RYAN SELMER - ROUND 31 - 6'8", 220 RHP. 23 year old just completed his junior year at Maryland. The Maryland Baseball Network website notes:

Right-hander Ryan Selmer, the Terps closer in 2017, departs College Park after having been a mainstay in the Maryland bullpen for three seasons. As a freshman in 2015, he tied a program record for most appearances in a season, working in 31 games (27 relief appearances and four starts) while compiling a 2.18 ERA.

Over the next two seasons, the 6-foot-8 righty took the mound 54 more times. As a junior in 2017, Selmer pitched 41.1 innings at the back end of the Terps bullpen, registering eight saves and a 3.05 ERA. Although he was nominally the closer, he had eight appearances in which he pitched multiple innings, including two games that he went at least four frames.

Arguably (his) best game of the season came on one of the biggest stages, as Selmer entered the Big Ten Tournament semifinal against Northwestern in the 2nd inning and proceeded to hurl 5.2 IP of one-run ball against the Wildcats, while striking out three and giving up just four hits.

KAYLOR CHAFIN - ROUND 32 - 5'11', 180 LHP. 22 year old just completed his junior year at Texas A&M.  The school's news (The Batt) wrote favorably about Chafin:

Chafin has emerged as one of the steadiest and most effective relief pitchers in college baseball. Watch him pitch just once, and it’s easy to see him as a soft-tossing left-hander who relies on deception and smarts to get batters out. But while he does have impeccable control and a nice feel for pitching, he also possesses an electric repertoire that can unexpectedly overpower opposing hitters.

“The dude is just a gamer,” says A&M sophomore starting pitcher Stephen Kolek. “You watch him pitch and I don’t think he’s getting too many scouts excited but he just finds a way to win and I love that about him. His stuff has gotten a lot better this year — he’s worked really hard to get a lot better — and just seeing him do well, I’m glad for him.”

Chafin does not light up the radar gun — he usually sits 88-to-91 mph with his fastball — but he complements his fastball with a sharp curveball and a devastating changeup. In the past he had thrown both a slider and a curve, but in the offseason he worked with head coach Rob Childress to eliminate the slider and focus on perfecting his curveball.

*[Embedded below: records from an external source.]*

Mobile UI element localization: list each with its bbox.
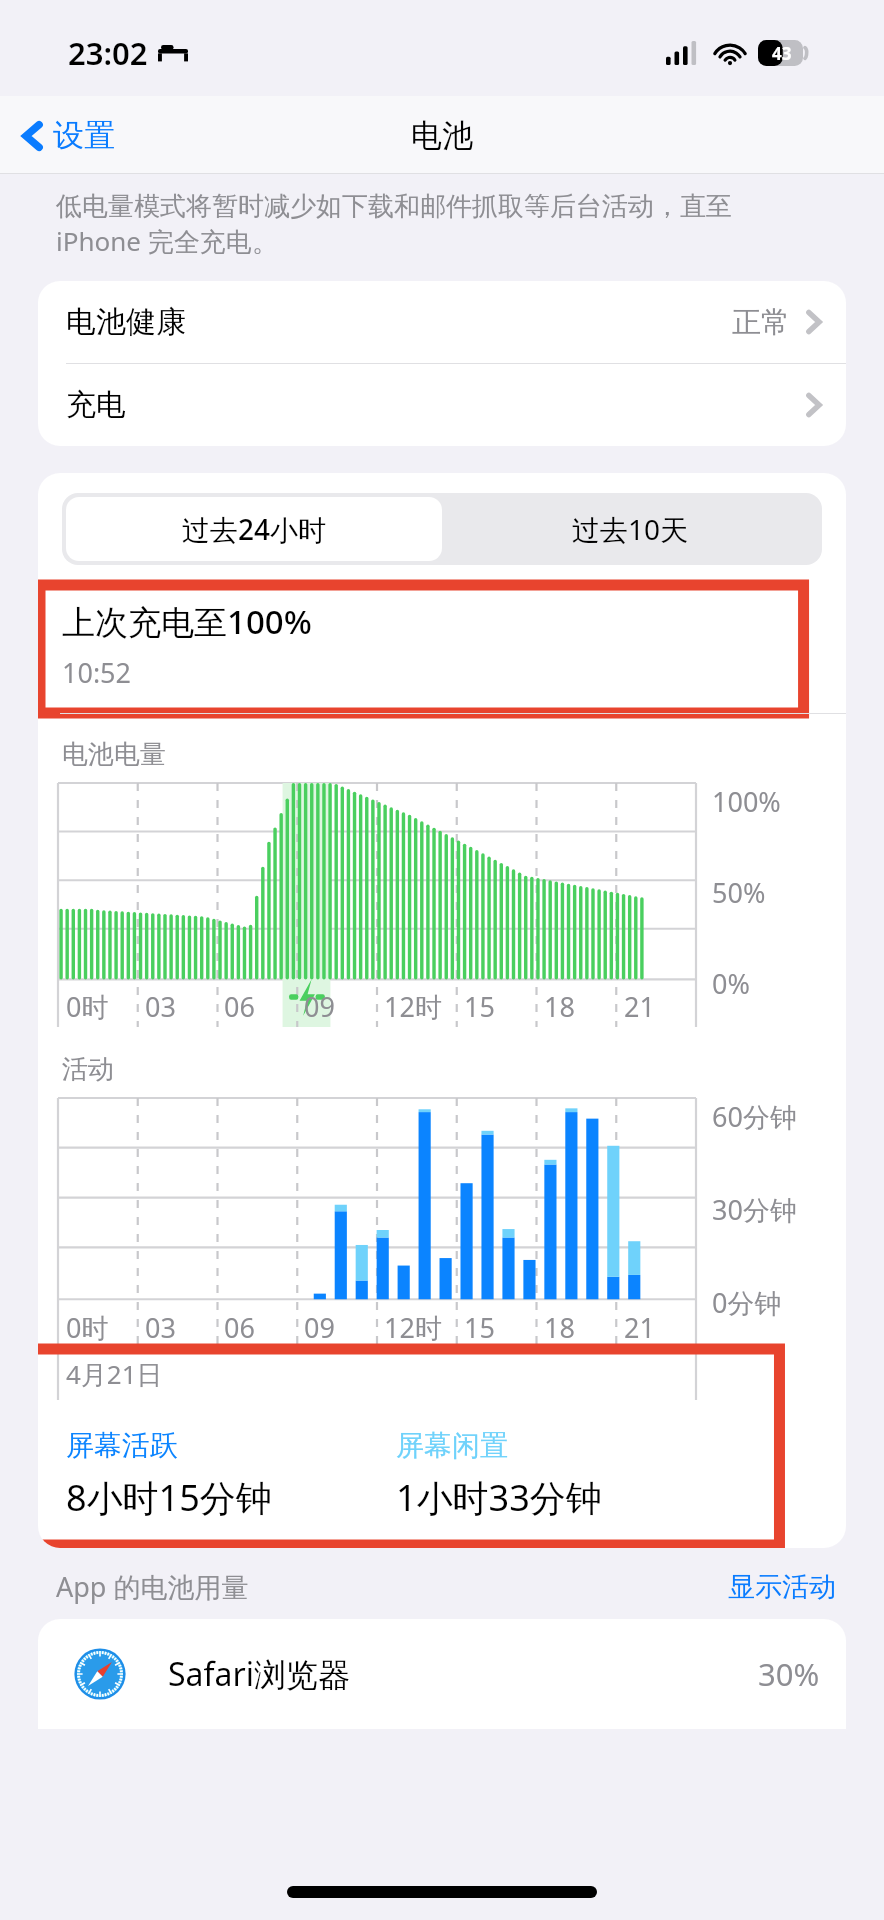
staticText: 06 xyxy=(224,988,255,1025)
staticText: 15 xyxy=(464,988,495,1025)
staticText: 21 xyxy=(624,1309,655,1346)
staticText: 屏幕闲置 xyxy=(396,1428,508,1463)
staticText: 0% xyxy=(712,965,750,1002)
staticText: 12时 xyxy=(384,988,442,1025)
button[interactable]: Safari浏览器 xyxy=(38,1619,846,1729)
staticText: iPhone 完全充电。 xyxy=(56,223,278,259)
staticText: 15 xyxy=(464,1309,495,1346)
staticText: 100% xyxy=(712,783,781,820)
staticText: 18 xyxy=(544,988,575,1025)
staticText: 60分钟 xyxy=(712,1098,797,1135)
staticText: 4月21日 xyxy=(66,1356,163,1392)
staticText: 30% xyxy=(758,1653,820,1695)
staticText: 正常 xyxy=(732,304,790,341)
staticText: 设置 xyxy=(53,116,115,155)
staticText: 03 xyxy=(145,1309,176,1346)
staticText: 过去10天 xyxy=(572,510,689,548)
staticText: 显示活动 xyxy=(728,1570,836,1604)
staticText: 活动 xyxy=(62,1053,114,1086)
staticText: 低电量模式将暂时减少如下载和邮件抓取等后台活动，直至 xyxy=(56,190,732,223)
staticText: 03 xyxy=(145,988,176,1025)
staticText: 电池 xyxy=(411,116,473,155)
staticText: 上次充电至100% xyxy=(62,599,312,644)
staticText: 1小时33分钟 xyxy=(396,1473,602,1522)
staticText: 电池健康 xyxy=(66,303,186,341)
staticText: 30分钟 xyxy=(712,1191,797,1228)
staticText: 电池电量 xyxy=(62,738,166,771)
staticText: 09 xyxy=(304,988,335,1025)
staticText: 09 xyxy=(304,1309,335,1346)
staticText: 屏幕活跃 xyxy=(66,1428,178,1463)
staticText: 充电 xyxy=(66,386,126,424)
staticText: 23:02 xyxy=(68,32,148,74)
staticText: 0时 xyxy=(66,988,109,1025)
staticText: 21 xyxy=(624,988,655,1025)
button[interactable]: 过去10天 xyxy=(442,497,818,561)
button[interactable]: 过去24小时 xyxy=(66,497,442,561)
staticText: 0时 xyxy=(66,1309,109,1346)
staticText: 0分钟 xyxy=(712,1284,782,1321)
button[interactable]: 设置 xyxy=(0,108,129,163)
staticText: 06 xyxy=(224,1309,255,1346)
staticText: 50% xyxy=(712,874,766,911)
staticText: 12时 xyxy=(384,1309,442,1346)
staticText: App 的电池用量 xyxy=(56,1568,249,1605)
staticText: 18 xyxy=(544,1309,575,1346)
staticText: 过去24小时 xyxy=(182,510,327,548)
button[interactable]: 电池健康 xyxy=(38,281,846,364)
staticText: Safari浏览器 xyxy=(168,1652,350,1696)
button[interactable]: 充电 xyxy=(38,364,846,446)
staticText: 43 xyxy=(772,42,792,65)
button[interactable]: 显示活动 xyxy=(728,1570,836,1604)
staticText: 8小时15分钟 xyxy=(66,1473,272,1522)
staticText: 10:52 xyxy=(62,654,132,691)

Now that he does not have to work on two different breaking balls and worry about confusing the arm slot for each one, his curveball has developed into a nearly unhittable pitch.  “One wasn’t great,” Childress says, “and we just decided to make one great.”

For the season, Chafin is 7-1 with a team-best 1.76 ERA. He has struck out 57 in 56.1 innings while only surrendering 38 hits. Opponents are hitting a paltry .191 against him in 2017 and he has been the guy Childress trusts most out of the bullpen for much of the season.

“The kid’s a stud, he’s unbelievable,” says A&M second baseman Braden Shewmake. “He’s awesome to play behind. We know when we bring him out of the ‘pen he’s going to do his job, he’s going to throw strikes. Not many people have put him in play but when they put him in play it’s not going to be hard contact.”

“He’s been gigantic,” Childress says of Chafin. “The numbers that he’s put up are incredibly special. I think he has just grown up as a young man, matured and handled everything in stride. His success is a result of him growing up.”

MCLEOD LOZER - ROUND 33 - 6'0", 190 RHP. 21 year old just completed his junior year at the U. of Michigan.

The university wrote: An All-Big Ten Third Team selection, Lozer was dominant as the Wolverines’ set-up man this season, recording a 1.00 ERA with 37 strikeouts  in 27.0 innings and a miniscule opponents’ batting average of .138.

- those numbers look nice to this writer.

KYLE WILSON - ROUND 35 - 6'1", 185 RHP.  20 year old just completed his first JC year at the Crowder College.   It appears he throws in the low 90's.  Sign a contract and get on out there, Kyle.

JOSHUA WALKER - ROUND 37 - A 6'6', 225 lefty pitching at the U of New Haven as a 22 year old senior.

A local newspaper carried the following excerpted article:

Josh Walker was shagging fly balls for a summer-league game in Bristol, Conn. when called in to the dugout.  One of his best friends jumped on Walker before he could reach the bench. The news that Walker had been waiting to hear all day had finally come. The Mets had picked the U. of New Haven’s 6-foot-6 lefty pitcher in the 37th round.

“They were the team that had the most interest but it’s surprising either way to have your childhood dream come true,” said Walker, 23, of Otisville. “It was definitely an awesome surprise.”  The Mets had sent multiple scouts to watch Walker, a lifelong Yankees fan, pitch this spring. Walker threw during a Mets pre-draft workout at Clark University in Worcester, Mass., two weeks ago and a scout also saw Walker in his first outing for the Bravehearts.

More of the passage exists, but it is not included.